Q: Does it work on JavaScript-rendered pages? A: No β€” this actor uses HTTP-only requests for speed and cost efficiency. For JavaScript-rendered pages (React/Vue SPAs), you need a browser-based crawler that renders JavaScript before extracting content.

Q: Why does my page return partial content? A: Some pages serve different content to bots. Try increasing requestTimeout. If the page heavily relies on JavaScript for content rendering, it may not work with this actor.

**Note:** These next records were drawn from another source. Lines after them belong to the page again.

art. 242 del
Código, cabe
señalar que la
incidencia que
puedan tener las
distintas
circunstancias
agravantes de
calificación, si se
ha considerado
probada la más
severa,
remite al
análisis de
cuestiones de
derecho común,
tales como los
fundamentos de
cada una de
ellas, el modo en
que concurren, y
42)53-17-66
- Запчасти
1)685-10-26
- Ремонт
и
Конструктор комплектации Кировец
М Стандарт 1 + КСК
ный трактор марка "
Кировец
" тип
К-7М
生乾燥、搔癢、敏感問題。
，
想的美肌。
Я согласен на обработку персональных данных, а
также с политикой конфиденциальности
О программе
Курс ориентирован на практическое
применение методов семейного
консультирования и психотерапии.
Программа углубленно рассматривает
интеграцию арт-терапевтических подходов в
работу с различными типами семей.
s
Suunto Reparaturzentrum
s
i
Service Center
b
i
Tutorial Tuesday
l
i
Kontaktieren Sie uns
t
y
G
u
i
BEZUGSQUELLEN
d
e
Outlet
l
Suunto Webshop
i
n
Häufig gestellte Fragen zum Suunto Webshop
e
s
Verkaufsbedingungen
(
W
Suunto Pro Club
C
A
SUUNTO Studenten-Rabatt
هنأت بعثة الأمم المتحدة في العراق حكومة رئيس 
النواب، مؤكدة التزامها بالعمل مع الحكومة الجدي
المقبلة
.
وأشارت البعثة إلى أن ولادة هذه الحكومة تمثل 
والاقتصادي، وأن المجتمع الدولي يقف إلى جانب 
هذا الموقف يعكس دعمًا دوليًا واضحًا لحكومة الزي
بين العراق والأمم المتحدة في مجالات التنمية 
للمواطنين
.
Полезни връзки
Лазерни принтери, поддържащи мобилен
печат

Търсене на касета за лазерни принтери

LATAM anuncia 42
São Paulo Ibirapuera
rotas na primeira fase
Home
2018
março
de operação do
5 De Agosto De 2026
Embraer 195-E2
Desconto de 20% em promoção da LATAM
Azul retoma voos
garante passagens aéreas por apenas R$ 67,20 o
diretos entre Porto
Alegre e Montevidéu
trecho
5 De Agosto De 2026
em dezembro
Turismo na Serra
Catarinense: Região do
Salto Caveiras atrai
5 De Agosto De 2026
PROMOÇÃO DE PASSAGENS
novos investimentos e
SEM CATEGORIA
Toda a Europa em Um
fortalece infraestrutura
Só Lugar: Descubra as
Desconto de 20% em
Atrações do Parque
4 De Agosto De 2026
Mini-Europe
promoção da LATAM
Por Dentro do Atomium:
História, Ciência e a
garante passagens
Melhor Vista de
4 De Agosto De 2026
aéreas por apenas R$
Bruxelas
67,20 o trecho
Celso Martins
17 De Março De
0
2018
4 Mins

Q: The Markdown has a lot of links/navigation β€” how do I fix it? A: Set includeLinks: false to strip all hyperlinks, or the actor's Readability engine should remove most navigation. If you're still getting noise, the page may have unusual structure.

Q: Can I convert PDFs or other file types? A: No β€” this actor only processes HTML pages. PDF conversion requires a different tool.

Q: How many URLs can I process per run? A: No hard limit β€” the actor processes URLs sequentially with a 600-second timeout. For very large batches (1000+ URLs), consider splitting across multiple runs.

Q: Is my data private? A: Yes β€” results are stored in your private Apify dataset. No extracted content is shared or retained by the actor developer.